Assignment 1 - shrijas/UjjwalNeogiLab GitHub Wiki

To find out the differentially expressed transcripts between the wildtype and mutant of the given 3 samples each

Introduction

Transcripts from wildtype and Mutants may express differently at different levels. They could be due to various factors.To find the differentially expressed transcripts, we need to download the basic library packages and customise the salmon to obtain the differentially expressed transcripts.
Done using the following:

As transcripts could be many and would arise from one gene, it would be nice to associate it to a gene, so we could have a count table easily.
After creating a vector to the quantification files, the samples have been read and analysed accordingly to associate the transcripts with gene-ID for summary at gene-level. We try to load data for tximport.

To remember that there are two kinds of data available. One is the extdata having the annotation files and the other are the Test data(which we have at the moment) and we integrate them into R studio. Any information on the code is given here.

Methods

Over here I would refer to several methods used (through R script) which involves with differential expression of transcripts. The idea of DESeq2 is very simple. It helps us to find the differentially expressed genes/transcripts. How?
Suppose we want to compare between two groups(like in this example), we build a model for observed counts. The count data are presented as a table which tells us the number of sequencing reads/ fragments that have been assigned to each gene. There's a possibility of error cause due to zero values(causing it to infinity), hence log2 transformation is performed. The log2 transformation is done for the transformed counts per gene.
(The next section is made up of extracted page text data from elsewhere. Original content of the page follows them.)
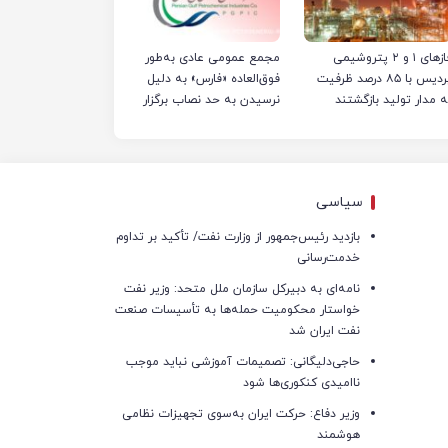
فازهای ۱ و ۲ پتروشیمی
مجمع عمومی عادی به‌طور
پردیس با ۸۵ درصد ظرفیت
فوق‌العاده «فارس» به دلیل
ه مدار تولید بازگشتند
نرسیدن به حد نصاب برگزار
نشد
سیاسی
بازدید رئیس‌جمهور از وزارت نفت/ تأکید بر تداوم
خدمت‌رسانی
نامه‌ای به دبیرکل سازمان ملل متحد: وزیر نفت
خواستار محکومیت حمله‌ها به تأسیسات صنعت
نفت ایران شد
حاجی‌دلیگانی: تصمیمات آموزشی نباید موجب
ناامیدی کنکوری‌ها شود
وزیر دفاع: حرکت ایران به‌سوی تجهیزات نظامی
هوشمند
The first step was loading the given data that contained both the mutant and wildtype samples which were in sf format(6 in total).
After that, the files were named, tximport and readr was called using the library to import the files from the local data to Rstudio respectively. We then tried to count the number of sample/abundance in each class.
It was important to understand the dimensions of the sample that I had (209026 transcripts among the 6 samples) because after various process of filtering and normalisation, the effective number of transcripts would reduce in number to signifcant numbers.
The summary of the plot was also calculated to know how the deviation or how the data was presented.
Histogram of the count plot was then calculated.
log2 transformation done for the transformed counts per gene.
Elimination of undetected genes are performed since the weakly expressed genes might be so low that they might be undetected.This is done by counting the required number using a threshold and then deleting it from the count table.
What is the percentage of the gene having null count per sample. Draw barplot
Normalisation done with modelling readcounts through negative binomial distribution
Mean variance calculation done
Volcano plot to find the differentially expressed transcripts
Find out the differentially expressed genes with most significant and repressed transcripts using the padj value(through FDR) and other criterias.